Dataset entries:
════════════════

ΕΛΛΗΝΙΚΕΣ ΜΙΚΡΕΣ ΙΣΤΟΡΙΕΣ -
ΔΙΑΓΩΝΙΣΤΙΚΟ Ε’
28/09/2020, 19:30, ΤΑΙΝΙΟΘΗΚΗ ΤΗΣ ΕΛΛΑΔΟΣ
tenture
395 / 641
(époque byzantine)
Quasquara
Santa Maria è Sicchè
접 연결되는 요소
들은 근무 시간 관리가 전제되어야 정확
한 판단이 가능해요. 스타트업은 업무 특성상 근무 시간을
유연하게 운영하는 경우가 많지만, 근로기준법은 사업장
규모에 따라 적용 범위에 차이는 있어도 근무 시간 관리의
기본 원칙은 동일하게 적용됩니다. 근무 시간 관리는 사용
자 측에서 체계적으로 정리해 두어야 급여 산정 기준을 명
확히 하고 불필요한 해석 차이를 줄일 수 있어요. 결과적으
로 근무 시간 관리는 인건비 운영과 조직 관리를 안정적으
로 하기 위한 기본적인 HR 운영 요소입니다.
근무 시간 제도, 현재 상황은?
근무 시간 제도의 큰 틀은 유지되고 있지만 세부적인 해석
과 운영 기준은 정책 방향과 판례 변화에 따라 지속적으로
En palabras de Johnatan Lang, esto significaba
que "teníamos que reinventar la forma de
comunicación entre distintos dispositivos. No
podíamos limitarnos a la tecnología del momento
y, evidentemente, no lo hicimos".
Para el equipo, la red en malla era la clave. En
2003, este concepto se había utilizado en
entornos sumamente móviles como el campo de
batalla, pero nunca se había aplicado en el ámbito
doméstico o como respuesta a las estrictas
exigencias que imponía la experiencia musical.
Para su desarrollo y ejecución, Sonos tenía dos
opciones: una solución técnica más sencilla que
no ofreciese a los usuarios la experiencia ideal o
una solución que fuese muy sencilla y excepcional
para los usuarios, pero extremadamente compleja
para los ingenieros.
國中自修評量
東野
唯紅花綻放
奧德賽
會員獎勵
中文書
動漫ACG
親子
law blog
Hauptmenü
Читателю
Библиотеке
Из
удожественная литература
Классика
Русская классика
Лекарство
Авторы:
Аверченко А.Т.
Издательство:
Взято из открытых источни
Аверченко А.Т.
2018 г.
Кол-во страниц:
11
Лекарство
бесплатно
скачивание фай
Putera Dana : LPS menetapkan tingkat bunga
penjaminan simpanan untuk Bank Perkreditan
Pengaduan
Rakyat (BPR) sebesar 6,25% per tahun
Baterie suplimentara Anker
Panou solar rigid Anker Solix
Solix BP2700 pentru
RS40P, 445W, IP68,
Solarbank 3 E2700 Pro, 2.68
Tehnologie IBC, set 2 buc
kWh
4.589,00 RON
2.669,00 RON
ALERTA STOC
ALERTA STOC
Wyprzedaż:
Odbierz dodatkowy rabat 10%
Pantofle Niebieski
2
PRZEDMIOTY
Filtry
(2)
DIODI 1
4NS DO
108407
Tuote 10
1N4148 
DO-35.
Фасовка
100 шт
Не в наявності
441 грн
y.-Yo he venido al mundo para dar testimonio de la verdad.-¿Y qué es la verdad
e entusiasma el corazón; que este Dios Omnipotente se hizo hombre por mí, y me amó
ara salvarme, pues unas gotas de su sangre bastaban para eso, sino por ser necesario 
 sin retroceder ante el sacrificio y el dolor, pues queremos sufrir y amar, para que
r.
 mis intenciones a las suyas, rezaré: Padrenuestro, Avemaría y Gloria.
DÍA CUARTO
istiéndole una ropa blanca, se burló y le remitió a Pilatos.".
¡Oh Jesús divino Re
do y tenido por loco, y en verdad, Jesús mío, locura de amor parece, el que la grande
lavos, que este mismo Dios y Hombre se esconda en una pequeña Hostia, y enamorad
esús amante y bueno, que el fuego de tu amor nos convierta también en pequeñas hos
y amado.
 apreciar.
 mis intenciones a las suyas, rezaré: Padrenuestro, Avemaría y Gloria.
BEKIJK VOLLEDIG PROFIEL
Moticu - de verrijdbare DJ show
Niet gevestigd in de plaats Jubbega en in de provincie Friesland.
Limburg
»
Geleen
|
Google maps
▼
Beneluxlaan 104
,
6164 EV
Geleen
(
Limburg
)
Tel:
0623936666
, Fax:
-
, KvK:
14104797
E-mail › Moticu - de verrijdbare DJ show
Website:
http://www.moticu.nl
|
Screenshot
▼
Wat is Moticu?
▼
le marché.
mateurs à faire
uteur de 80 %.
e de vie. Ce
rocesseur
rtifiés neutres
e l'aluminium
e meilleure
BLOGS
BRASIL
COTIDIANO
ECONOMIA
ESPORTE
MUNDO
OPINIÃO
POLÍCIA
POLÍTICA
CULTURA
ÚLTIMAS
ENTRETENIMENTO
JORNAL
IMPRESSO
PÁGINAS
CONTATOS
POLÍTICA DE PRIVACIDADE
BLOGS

════════════════

* WHAT THE EXERCISE ASKS
Print the records once more, exactly as they were given.

* SOLUTION TO THE PROBLEM
ΕΛΛΗΝΙΚΕΣ ΜΙΚΡΕΣ ΙΣΤΟΡΙΕΣ -
ΔΙΑΓΩΝΙΣΤΙΚΟ Ε’
28/09/2020, 19:30, ΤΑΙΝΙΟΘΗΚΗ ΤΗΣ ΕΛΛΑΔΟΣ
tenture
395 / 641
(époque byzantine)
Quasquara
Santa Maria è Sicchè
접 연결되는 요소
들은 근무 시간 관리가 전제되어야 정확
한 판단이 가능해요. 스타트업은 업무 특성상 근무 시간을
유연하게 운영하는 경우가 많지만, 근로기준법은 사업장
규모에 따라 적용 범위에 차이는 있어도 근무 시간 관리의
기본 원칙은 동일하게 적용됩니다. 근무 시간 관리는 사용
자 측에서 체계적으로 정리해 두어야 급여 산정 기준을 명
확히 하고 불필요한 해석 차이를 줄일 수 있어요. 결과적으
로 근무 시간 관리는 인건비 운영과 조직 관리를 안정적으
로 하기 위한 기본적인 HR 운영 요소입니다.
근무 시간 제도, 현재 상황은?
근무 시간 제도의 큰 틀은 유지되고 있지만 세부적인 해석
과 운영 기준은 정책 방향과 판례 변화에 따라 지속적으로
En palabras de Johnatan Lang, esto significaba
que "teníamos que reinventar la forma de
comunicación entre distintos dispositivos. No
podíamos limitarnos a la tecnología del momento
y, evidentemente, no lo hicimos".
Para el equipo, la red en malla era la clave. En
2003, este concepto se había utilizado en
entornos sumamente móviles como el campo de
batalla, pero nunca se había aplicado en el ámbito
doméstico o como respuesta a las estrictas
exigencias que imponía la experiencia musical.
Para su desarrollo y ejecución, Sonos tenía dos
opciones: una solución técnica más sencilla que
no ofreciese a los usuarios la experiencia ideal o
una solución que fuese muy sencilla y excepcional
para los usuarios, pero extremadamente compleja
para los ingenieros.
國中自修評量
東野
唯紅花綻放
奧德賽
會員獎勵
中文書
動漫ACG
親子
law blog
Hauptmenü
Читателю
Библиотеке
Из
удожественная литература
Классика
Русская классика
Лекарство
Авторы:
Аверченко А.Т.
Издательство:
Взято из открытых источни
Аверченко А.Т.
2018 г.
Кол-во страниц:
11
Лекарство
бесплатно
скачивание фай
Putera Dana : LPS menetapkan tingkat bunga
penjaminan simpanan untuk Bank Perkreditan
Pengaduan
Rakyat (BPR) sebesar 6,25% per tahun
Baterie suplimentara Anker
Panou solar rigid Anker Solix
Solix BP2700 pentru
RS40P, 445W, IP68,
Solarbank 3 E2700 Pro, 2.68
Tehnologie IBC, set 2 buc
kWh
4.589,00 RON
2.669,00 RON
ALERTA STOC
ALERTA STOC
Wyprzedaż:
Odbierz dodatkowy rabat 10%
Pantofle Niebieski
2
PRZEDMIOTY
Filtry
(2)
DIODI 1
4NS DO
108407
Tuote 10
1N4148 
DO-35.
Фасовка
100 шт
Не в наявності
441 грн
y.-Yo he venido al mundo para dar testimonio de la verdad.-¿Y qué es la verdad
e entusiasma el corazón; que este Dios Omnipotente se hizo hombre por mí, y me amó
ara salvarme, pues unas gotas de su sangre bastaban para eso, sino por ser necesario 
 sin retroceder ante el sacrificio y el dolor, pues queremos sufrir y amar, para que
r.
 mis intenciones a las suyas, rezaré: Padrenuestro, Avemaría y Gloria.
DÍA CUARTO
istiéndole una ropa blanca, se burló y le remitió a Pilatos.".
¡Oh Jesús divino Re
do y tenido por loco, y en verdad, Jesús mío, locura de amor parece, el que la grande
lavos, que este mismo Dios y Hombre se esconda en una pequeña Hostia, y enamorad
esús amante y bueno, que el fuego de tu amor nos convierta también en pequeñas hos
y amado.
 apreciar.
 mis intenciones a las suyas, rezaré: Padrenuestro, Avemaría y Gloria.
BEKIJK VOLLEDIG PROFIEL
Moticu - de verrijdbare DJ show
Niet gevestigd in de plaats Jubbega en in de provincie Friesland.
Limburg
»
Geleen
|
Google maps
▼
Beneluxlaan 104
,
6164 EV
Geleen
(
Limburg
)
Tel:
0623936666
, Fax:
-
, KvK:
14104797
E-mail › Moticu - de verrijdbare DJ show
Website:
http://www.moticu.nl
|
Screenshot
▼
Wat is Moticu?
▼
le marché.
mateurs à faire
uteur de 80 %.
e de vie. Ce
rocesseur
rtifiés neutres
e l'aluminium
e meilleure
BLOGS
BRASIL
COTIDIANO
ECONOMIA
ESPORTE
MUNDO
OPINIÃO
POLÍCIA
POLÍTICA
CULTURA
ÚLTIMAS
ENTRETENIMENTO
JORNAL
IMPRESSO
PÁGINAS
CONTATOS
POLÍTICA DE PRIVACIDADE
BLOGS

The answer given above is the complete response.